SEC temporary relief for MAs process is unfounded, lawmaker says
Some lawmakers believe the Securities and Exchange Commission should have used traditional rulemaking instead of exemptive relief in allowing municipal advisors to arrange certain private placement deals without registering as broker-dealers.
Rep. French Hill, R-Ark., expressed that belief during a House Financial Services Committee subcommittee hearing Thursday afternoon. The SEC said when making the announcement last week that the temporary order would allow more timely and efficient access to bank financing alternatives by issuers during coronavirus related market disruption.
SEC Chair Jay Clayton, who was testifying before the panel, said last week that many issuers face declining revenue or delays in collecting it, and face increased nonbudgeted costs as a result of COVID-19. Thus issuers have turned to private placements as a source of liquidity.
However, Hill does not see the order’s use as an emergency situation.
“I view this more as a wolf in COVID sheep clothing in terms of using the pandemic to justify its rationale,” Hill said.
Clayton said the SEC’s actions were appropriate.
“It’s very narrow," Clayton said. "This was something that was contemplated and it’s temporary. It would be my expectation that if this were done on anything like a permanent basis, or in any broader scope, that there would be an opportunity for notice.”
The temporary order was narrowed compared to a similar exemptive order in October. The SEC has said it was not moving forward with that exemption currently.
The order includes a $20 million cap on the size of a deal arranged by a muni advisor who is not a registered broker-dealer, and limits participating "qualified providers" to banks, banks affiliated with credit unions and banks engaging in commercial lending and financing activities, such as an equipment lease financing corporation.
Bond dealer groups were pleased to see those restrictions, but have opposed the relief order from the beginning. The Bond Dealers of America said last week said the SEC recognized its concerns that an initial similar proposed order from last year would not protect the interests of investors.
The municipal securities market is also functioning well due to work from the Federal Reserve and Treasury, Hill said.
“I see no lack of access for state and local governments to reach the market through traditional means,” Hill said. “In fact, all of the month of June has seen capital inflows an all the tax-exempt bond funds.”
MAs that use the temporary exemption must provide notice to staff in the SEC Division of Trading and Markets. Hill asked if that information would be made public, and Clayton said he was committed to considering whether that information would be made publicly available.

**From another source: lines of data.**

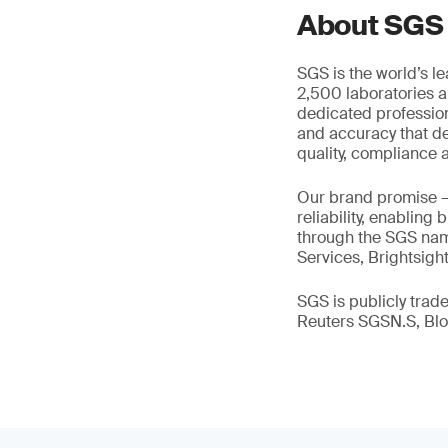
About SGS
SGS is the world’s l
2,500 laboratories a
dedicated profession
and accuracy that de
quality, compliance a
Our brand promise 
reliability, enabling
through the SGS name
Services, Brightsigh
SGS is publicly tra
Reuters SGSN.S, B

MAs called the SEC’s temporary order a “step forward” last week. The National Association of Municipal Advisors said MAs should be able to assess and assist their clients with all direct placement transactions.
Broker-dealers were largely disappointed saying that the SEC should not permit MAs to act as placement agents without registering as broker-dealers.

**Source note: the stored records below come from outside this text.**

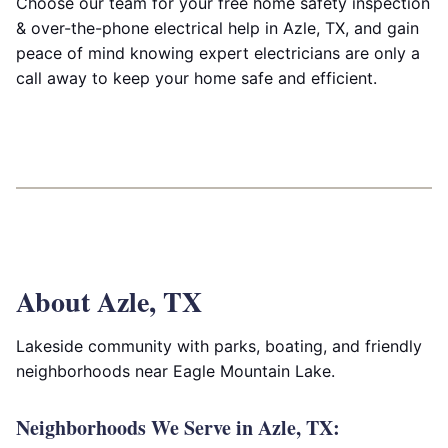
Choose our team for your free home safety inspection
& over-the-phone electrical help in Azle, TX, and gain
peace of mind knowing expert electricians are only a
call away to keep your home safe and efficient.
About Azle, TX
Lakeside community with parks, boating, and friendly
neighborhoods near Eagle Mountain Lake.
Neighborhoods We Serve in Azle, TX:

BDA said current market conditions did not warrant relief for MAs.
The American Securities Association said the SEC ignored its legal obligations under APA, saying it should have gotten public comment.
In a Thursday press release, ASA urged the House Financial Services committee to curtail the SEC.

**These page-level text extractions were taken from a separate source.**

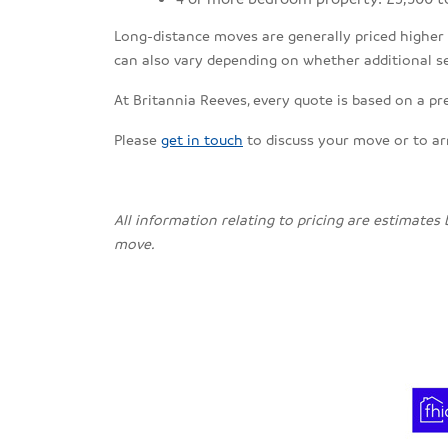
Long-distance moves are generally priced higher th
can also vary depending on whether additional se
At Britannia Reeves, every quote is based on a pr
Please
get in touch
to discuss your move or to a
All information relating to pricing are estimates
move.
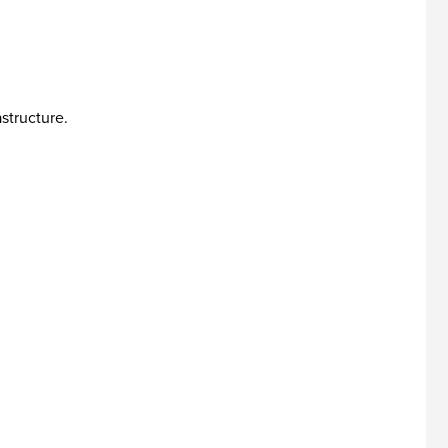
structure.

“As the country battles the COVID-19 pandemic, broker-dealers have continued to serve municipalities of all sizes and maintained their critical role of providing liquidity to cities and communities across America,” wrote Chris Iacovella, ASA CEO. “But alarmingly and without any due process, the SEC recently put its finger on the scales of the municipal market to enact a deregulatory order allowing unregistered firms without any capital to act as broker-dealers, essentially picking winners and losers."